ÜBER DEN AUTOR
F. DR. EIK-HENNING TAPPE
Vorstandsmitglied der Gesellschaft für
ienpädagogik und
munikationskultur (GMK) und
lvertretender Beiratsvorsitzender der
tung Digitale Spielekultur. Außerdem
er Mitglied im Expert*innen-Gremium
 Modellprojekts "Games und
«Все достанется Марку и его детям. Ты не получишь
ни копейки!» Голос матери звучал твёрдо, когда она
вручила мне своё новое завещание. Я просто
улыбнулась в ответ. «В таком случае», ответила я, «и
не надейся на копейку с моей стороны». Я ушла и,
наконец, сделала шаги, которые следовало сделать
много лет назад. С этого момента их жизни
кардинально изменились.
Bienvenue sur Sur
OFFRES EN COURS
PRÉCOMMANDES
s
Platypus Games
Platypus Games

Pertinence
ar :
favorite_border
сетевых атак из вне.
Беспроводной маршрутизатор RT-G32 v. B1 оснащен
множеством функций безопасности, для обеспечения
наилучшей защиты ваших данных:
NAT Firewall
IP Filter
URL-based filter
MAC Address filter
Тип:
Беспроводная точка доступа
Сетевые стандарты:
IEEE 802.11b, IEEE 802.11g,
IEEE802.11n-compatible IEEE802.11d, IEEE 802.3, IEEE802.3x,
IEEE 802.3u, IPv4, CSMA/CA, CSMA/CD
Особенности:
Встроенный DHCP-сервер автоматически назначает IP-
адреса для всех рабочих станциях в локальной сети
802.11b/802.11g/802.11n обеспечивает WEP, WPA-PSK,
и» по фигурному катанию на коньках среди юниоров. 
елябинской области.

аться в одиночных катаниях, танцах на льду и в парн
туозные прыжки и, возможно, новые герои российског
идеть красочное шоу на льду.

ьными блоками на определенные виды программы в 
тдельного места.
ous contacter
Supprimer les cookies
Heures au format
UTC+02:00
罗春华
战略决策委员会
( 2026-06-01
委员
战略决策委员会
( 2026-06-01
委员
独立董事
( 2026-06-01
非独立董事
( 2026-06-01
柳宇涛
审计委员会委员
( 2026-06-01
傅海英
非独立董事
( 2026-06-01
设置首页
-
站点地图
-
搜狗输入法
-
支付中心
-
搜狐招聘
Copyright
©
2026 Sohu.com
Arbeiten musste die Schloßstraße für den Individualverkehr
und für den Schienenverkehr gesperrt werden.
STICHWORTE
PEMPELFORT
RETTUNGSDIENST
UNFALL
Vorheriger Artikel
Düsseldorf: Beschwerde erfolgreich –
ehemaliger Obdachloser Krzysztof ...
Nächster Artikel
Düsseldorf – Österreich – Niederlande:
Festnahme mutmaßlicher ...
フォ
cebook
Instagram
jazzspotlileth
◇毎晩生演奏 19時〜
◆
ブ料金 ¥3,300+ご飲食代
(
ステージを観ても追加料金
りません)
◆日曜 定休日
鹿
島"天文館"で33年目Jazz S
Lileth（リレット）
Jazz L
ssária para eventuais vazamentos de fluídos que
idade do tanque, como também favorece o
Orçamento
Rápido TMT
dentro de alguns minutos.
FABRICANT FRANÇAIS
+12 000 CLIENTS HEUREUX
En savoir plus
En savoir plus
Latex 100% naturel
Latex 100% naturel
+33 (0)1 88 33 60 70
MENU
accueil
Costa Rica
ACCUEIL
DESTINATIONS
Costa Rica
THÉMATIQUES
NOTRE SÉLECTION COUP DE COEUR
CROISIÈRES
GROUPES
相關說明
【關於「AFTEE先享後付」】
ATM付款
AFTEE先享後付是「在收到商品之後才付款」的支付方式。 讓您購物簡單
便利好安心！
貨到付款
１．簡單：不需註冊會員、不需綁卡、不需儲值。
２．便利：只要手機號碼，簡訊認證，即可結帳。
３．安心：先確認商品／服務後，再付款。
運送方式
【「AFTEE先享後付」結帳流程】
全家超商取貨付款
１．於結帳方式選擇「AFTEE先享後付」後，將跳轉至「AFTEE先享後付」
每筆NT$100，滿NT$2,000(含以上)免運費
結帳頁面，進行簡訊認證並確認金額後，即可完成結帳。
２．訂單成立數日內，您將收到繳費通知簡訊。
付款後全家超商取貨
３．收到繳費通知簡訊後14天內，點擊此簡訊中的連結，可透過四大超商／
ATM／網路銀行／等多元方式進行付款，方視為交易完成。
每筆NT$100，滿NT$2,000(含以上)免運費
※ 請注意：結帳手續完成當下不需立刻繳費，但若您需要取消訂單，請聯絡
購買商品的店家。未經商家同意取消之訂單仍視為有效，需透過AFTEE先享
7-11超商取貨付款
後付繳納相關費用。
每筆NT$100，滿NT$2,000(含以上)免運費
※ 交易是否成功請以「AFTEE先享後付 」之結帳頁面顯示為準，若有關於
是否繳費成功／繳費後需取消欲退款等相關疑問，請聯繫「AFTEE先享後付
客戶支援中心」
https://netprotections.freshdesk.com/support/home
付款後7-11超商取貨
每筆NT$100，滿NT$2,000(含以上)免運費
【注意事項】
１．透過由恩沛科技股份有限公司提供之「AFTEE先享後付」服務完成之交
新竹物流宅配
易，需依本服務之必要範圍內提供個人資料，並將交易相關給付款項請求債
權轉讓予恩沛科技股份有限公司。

____________

> _YOUR INSTRUCTIONS_
Pull each line that includes the word "Artikel" out of the material above.

> _THE COMPLETED TASK_
Vorheriger Artikel
Nächster Artikel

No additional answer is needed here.